Sadly, many small natural and organic brands either overlook or say they can’t afford to invest in it believing it is too expensive. This is a myth. You can have your cake and eat it too. That does not mean that you can afford pricey research firms and sophisticated software that big brands use. It does, however, mean that there are quality workarounds. Also, much of the expensive stuff won’t help you move the needle anyhow. I’ll save that for another discussion.
Here’s why you should make the investment in true category management. It provides strategies to help you better connect your products with consumers, manage trade spending, grow sales and profits, optimize product placement, improve shopper satisfaction, and grow sales. Combining every business intelligence resource including; logistics data, syndicated and POS data, shopper/consumer data, etc is the key. In many cases it’s just putting the resources you already have to work for you in a way that supports your growth objectives.
Most of the brands I work with pay for data that they don’t understand or don’t use. The training provided is severely lacking and frequently non-existent. In addition, outside resources make a lot of empty claims saying they will manage the data on your behalf. I have yet to see a presentation produced by a broker/distributor/etc. in natural that is at the caliber of the top brands in the industry. My career was built on competing with the biggest and best brands in the world – and consistently out performing them.
Pulling a canned topline report will not drive sales by itself. But, when you know how to get quality insights from it and apply it, along with other resources, you can build a selling story that will resonate with retailers.
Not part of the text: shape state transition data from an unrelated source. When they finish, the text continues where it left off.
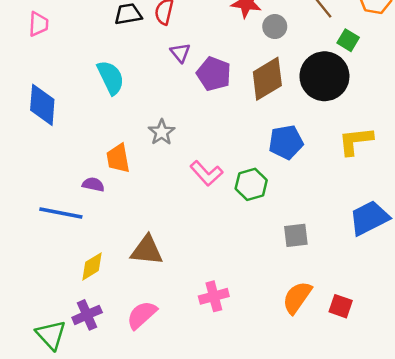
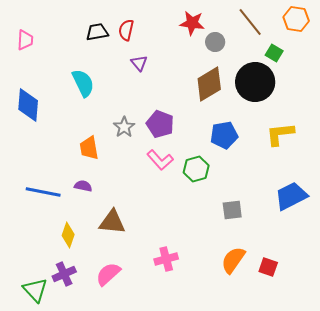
purple pentagon: (214, 74) -> (160, 124), moved
purple semicircle: (93, 184) -> (83, 186), moved
yellow diamond: (92, 266) -> (68, 235), turned -40

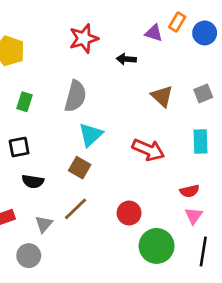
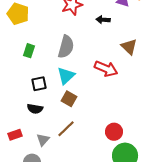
cyan triangle: (91, 135) -> (66, 76), moved
black square: (19, 147) -> (39, 84), moved
red arrow: (148, 150) -> (106, 69), moved
red circle: (129, 213) -> (114, 132), moved

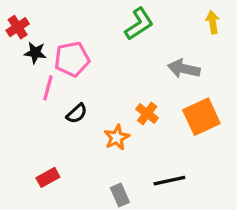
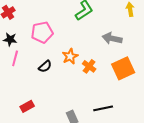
black star: (35, 53) -> (10, 39), moved
pink line: (48, 88) -> (15, 58), moved
orange star: (117, 137) -> (70, 56), moved

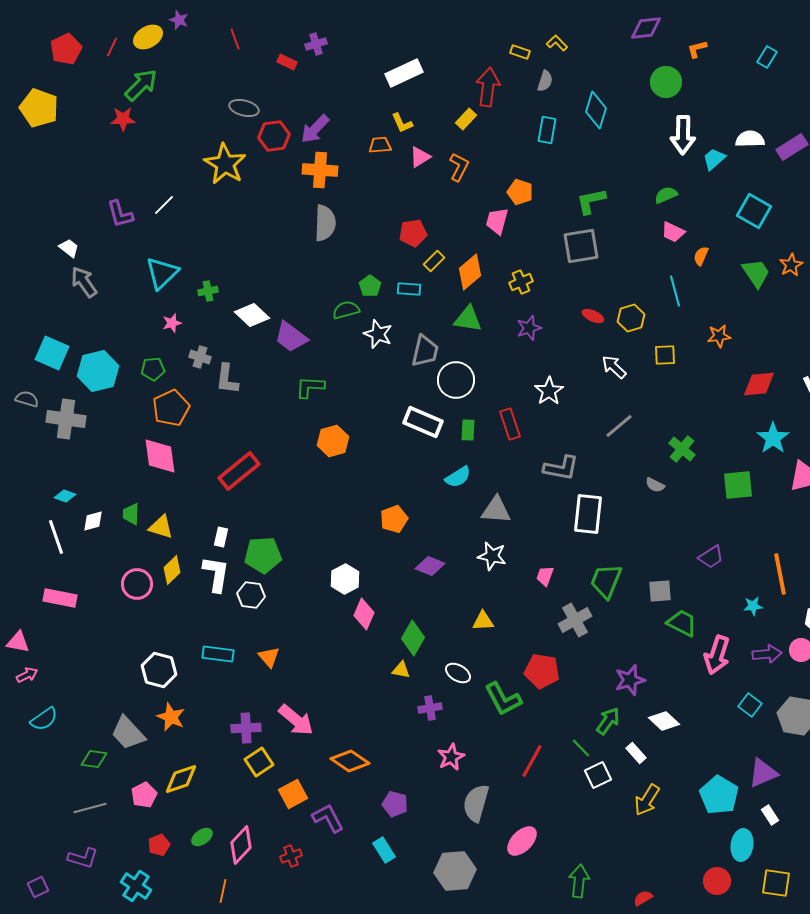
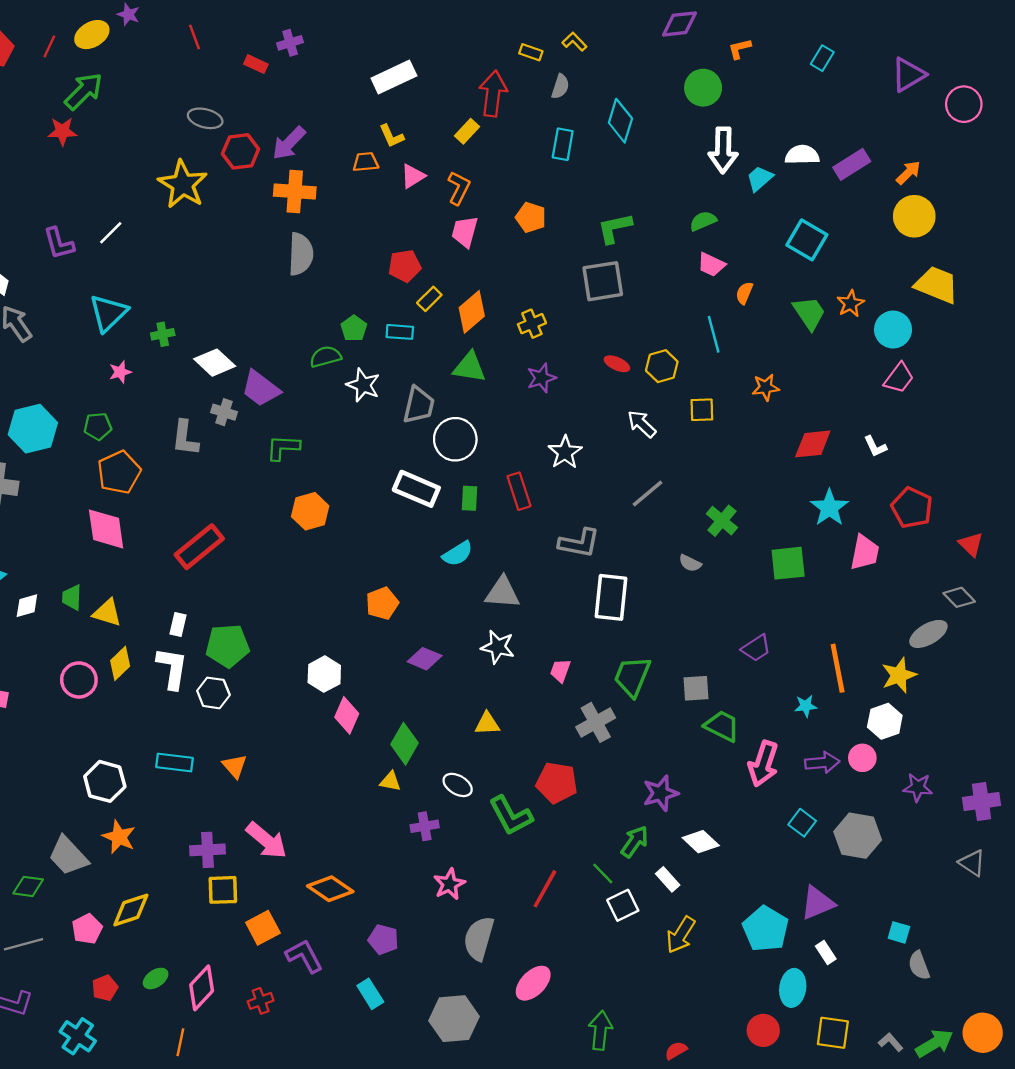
pink trapezoid: (497, 221) -> (465, 232), moved
gray cross: (200, 357) -> (224, 412), moved
yellow square: (259, 762) -> (223, 890), turned 32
At the very minimum, you should be able to understand the strategies so that you can effectively guide the third party companies you use to support you to help you better reach and exceed your goals and objectives. This is how you get the most from your brokers and distributors. You would not hand your recipe to a co-packer without keeping close tabs on the quality of your product. Similarly, you should not place all of the selling and strategy work in someone else’s hands and blindly hope for the best. This is a recipe for failure!
Category management truly is the glue that unites all of the key strategies and business functions to maximize your growth. It helps you identify opportunities for sustainable growth, increased sales, and shopper foot traffic to your brand. When done correctly, it grows brands and satisfies your consumers.
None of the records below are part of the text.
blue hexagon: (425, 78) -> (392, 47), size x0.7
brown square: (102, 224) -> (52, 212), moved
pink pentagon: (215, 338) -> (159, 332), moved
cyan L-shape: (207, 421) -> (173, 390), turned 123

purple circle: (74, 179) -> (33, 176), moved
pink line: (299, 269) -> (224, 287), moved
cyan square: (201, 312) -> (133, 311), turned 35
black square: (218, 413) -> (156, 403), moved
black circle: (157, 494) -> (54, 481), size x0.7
Are you leveraging true category management to the fullest or not at all? Here are the key areas for success:
Analytics, both basic and advanced, are at the heart of true category management. They provide the road map for achieving your goals. They encompass all aspects of trade management, business planning, scorecarding, assortment analysis, and consumer behavior. When applied correctly, they provide invaluable insights and actionable recommendations.
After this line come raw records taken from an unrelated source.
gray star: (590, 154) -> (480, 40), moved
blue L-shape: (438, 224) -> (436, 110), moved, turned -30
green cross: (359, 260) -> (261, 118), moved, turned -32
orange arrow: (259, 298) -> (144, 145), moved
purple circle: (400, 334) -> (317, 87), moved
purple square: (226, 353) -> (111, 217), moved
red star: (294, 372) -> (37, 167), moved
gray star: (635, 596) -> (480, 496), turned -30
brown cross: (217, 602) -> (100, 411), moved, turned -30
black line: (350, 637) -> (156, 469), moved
2. Trade Marketing Support
Trade marketing is the life blood of your brand. It includes all aspects of promotion, pricing, product placement, people, assortment, and merchandising that supports brand development. It includes analysis and evaluations of past events as well as projections for future growth trends.
3. Consumer Insights
Consumer insights include all shopper and consumer-related information including consumer buying and shopping habits. It focuses on providing the best selection of merchandise at the best possible price with the ultimate goal of improving shopper satisfaction.
4. Database Management
Database management, frequently referred to as business intelligence, encompasses several different data sources such as internal and external data sources, syndicated data, retailer POS (point-of-sale data), shopper and consumer data, and marketing data. A talented category manager can help you bring together all the different data sources together in the most useful and insightful way.
5. Shelf Management
Shelf management, typically in the form of schematics or planograms, include product placement and merchandising on retailer shelves. They help the retailer maximize sales per linear foot, drive shopper traffic into stores, increase customer shopping basket size, and they help provide a competitive advantage to the retailer.
6. Category Reviews
Category reviews serve as a review of overall category performance. They provide the framework to retailers and brands to work together in setting goals, sales expectations, and strategic plans for future category growth. Scorecards should be used to help obtain and measure category growth objectives.
7. Retail Sales Support
Category managers should support sales at retail by providing fact-based selling to support every selling opportunity – retailer appointments. Effective category management should provide an unbiased and objective point of view to support the retailer. It should never be used to mislead a retailer. Losing your credibility with a retailer will do long term damage to your reputation.